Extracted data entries
━━━━━━

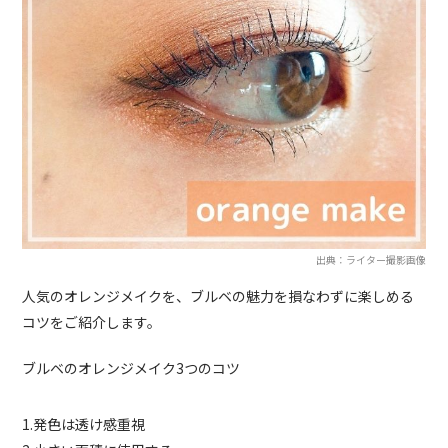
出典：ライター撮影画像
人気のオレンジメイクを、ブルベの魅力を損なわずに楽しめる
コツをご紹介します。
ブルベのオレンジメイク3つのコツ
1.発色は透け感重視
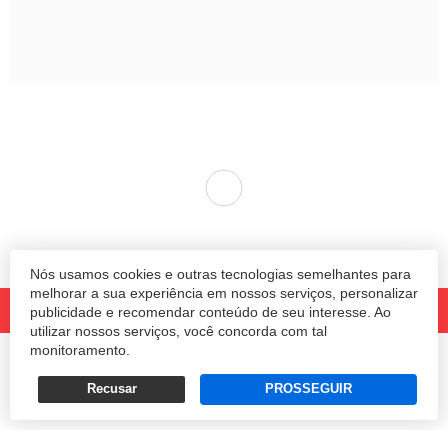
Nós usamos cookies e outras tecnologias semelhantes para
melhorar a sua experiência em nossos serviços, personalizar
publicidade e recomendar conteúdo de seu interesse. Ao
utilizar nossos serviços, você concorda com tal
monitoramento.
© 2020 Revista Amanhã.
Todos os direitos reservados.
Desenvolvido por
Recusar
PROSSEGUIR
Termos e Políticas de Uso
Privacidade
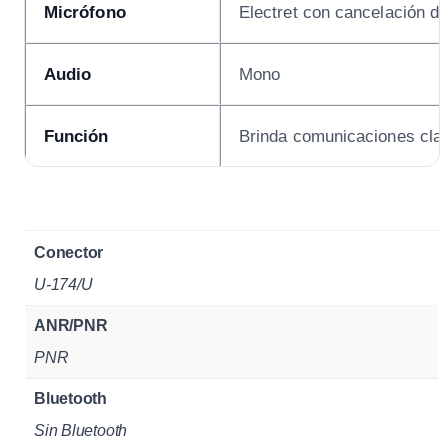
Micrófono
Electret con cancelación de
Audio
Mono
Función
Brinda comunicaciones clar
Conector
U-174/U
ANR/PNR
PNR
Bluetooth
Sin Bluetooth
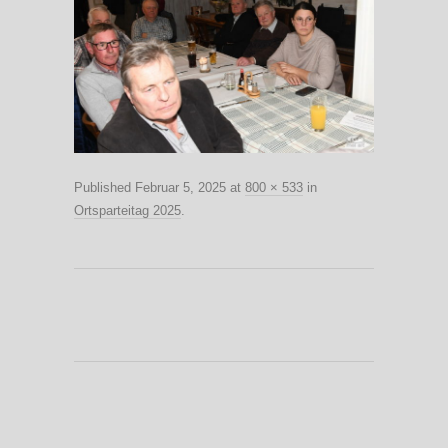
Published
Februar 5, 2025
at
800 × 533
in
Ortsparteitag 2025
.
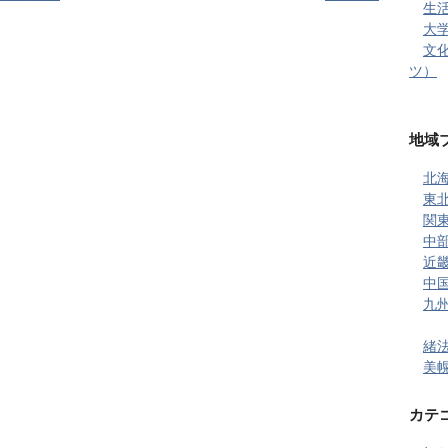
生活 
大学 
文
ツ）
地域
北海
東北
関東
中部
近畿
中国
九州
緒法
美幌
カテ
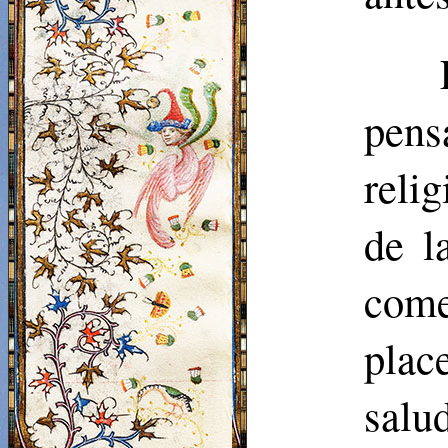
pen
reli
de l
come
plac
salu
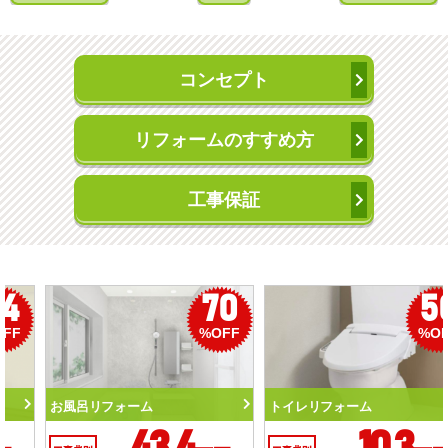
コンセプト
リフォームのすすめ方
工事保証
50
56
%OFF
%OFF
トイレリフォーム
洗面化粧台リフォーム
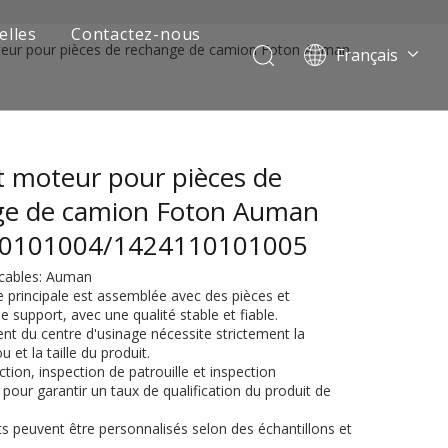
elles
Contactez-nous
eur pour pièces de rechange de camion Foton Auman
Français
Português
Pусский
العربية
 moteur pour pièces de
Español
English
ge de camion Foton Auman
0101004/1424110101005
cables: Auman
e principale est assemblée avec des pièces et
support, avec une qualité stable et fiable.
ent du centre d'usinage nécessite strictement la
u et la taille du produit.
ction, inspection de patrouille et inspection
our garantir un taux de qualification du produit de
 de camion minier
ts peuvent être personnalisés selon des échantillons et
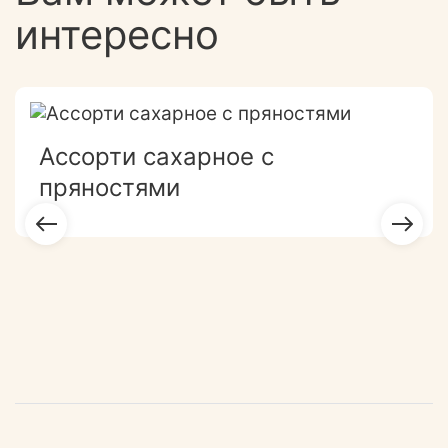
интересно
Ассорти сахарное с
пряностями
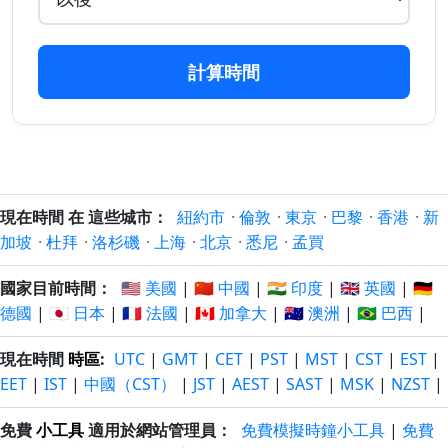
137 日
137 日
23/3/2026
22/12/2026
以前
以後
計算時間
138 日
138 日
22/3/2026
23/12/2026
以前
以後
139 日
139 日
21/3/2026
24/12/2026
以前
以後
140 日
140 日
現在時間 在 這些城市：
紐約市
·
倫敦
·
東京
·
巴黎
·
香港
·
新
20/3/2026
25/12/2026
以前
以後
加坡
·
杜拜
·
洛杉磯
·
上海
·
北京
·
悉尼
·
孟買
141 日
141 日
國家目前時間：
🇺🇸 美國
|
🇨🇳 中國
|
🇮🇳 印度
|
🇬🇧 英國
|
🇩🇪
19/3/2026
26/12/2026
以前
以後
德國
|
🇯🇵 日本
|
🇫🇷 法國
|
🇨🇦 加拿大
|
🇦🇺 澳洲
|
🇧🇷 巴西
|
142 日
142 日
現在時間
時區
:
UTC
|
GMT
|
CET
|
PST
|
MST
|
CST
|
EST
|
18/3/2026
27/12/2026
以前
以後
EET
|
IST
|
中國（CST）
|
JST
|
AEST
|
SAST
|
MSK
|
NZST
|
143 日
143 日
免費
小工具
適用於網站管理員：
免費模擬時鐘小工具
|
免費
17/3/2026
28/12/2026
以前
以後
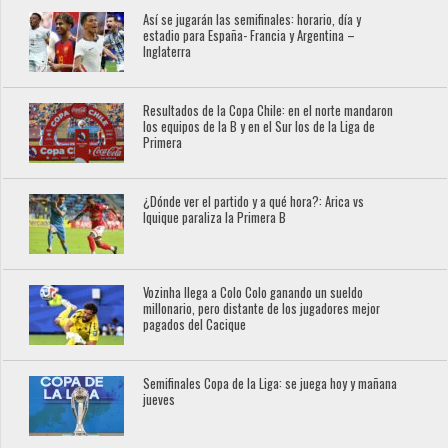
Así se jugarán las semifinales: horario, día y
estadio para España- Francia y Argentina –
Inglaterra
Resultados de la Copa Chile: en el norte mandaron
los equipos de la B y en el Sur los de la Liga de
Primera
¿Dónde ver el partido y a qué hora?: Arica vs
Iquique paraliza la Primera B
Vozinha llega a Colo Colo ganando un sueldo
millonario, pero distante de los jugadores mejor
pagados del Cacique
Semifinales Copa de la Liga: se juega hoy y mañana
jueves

━━━━━━

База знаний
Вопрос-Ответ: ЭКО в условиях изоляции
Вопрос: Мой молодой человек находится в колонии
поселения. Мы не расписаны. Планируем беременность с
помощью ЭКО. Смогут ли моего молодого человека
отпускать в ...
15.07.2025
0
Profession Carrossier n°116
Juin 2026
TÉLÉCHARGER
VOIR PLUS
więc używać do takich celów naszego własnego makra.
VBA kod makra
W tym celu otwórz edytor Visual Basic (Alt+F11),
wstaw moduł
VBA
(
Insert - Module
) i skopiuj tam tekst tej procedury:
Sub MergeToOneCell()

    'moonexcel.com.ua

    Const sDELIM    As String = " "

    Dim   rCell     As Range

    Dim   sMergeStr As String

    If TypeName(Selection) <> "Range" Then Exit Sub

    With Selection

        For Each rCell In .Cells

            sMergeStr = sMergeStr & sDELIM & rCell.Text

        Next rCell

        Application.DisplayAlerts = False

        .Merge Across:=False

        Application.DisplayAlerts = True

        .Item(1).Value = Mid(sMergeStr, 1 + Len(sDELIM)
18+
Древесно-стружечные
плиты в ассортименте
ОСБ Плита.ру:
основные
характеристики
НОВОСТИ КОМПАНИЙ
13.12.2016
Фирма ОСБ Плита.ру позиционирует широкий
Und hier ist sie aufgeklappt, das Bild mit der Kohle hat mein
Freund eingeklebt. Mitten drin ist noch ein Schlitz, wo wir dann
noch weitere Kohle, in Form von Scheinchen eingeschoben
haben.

━━━━━━

Across the entries above, how many lines carry the word "String"? Write only the number.

2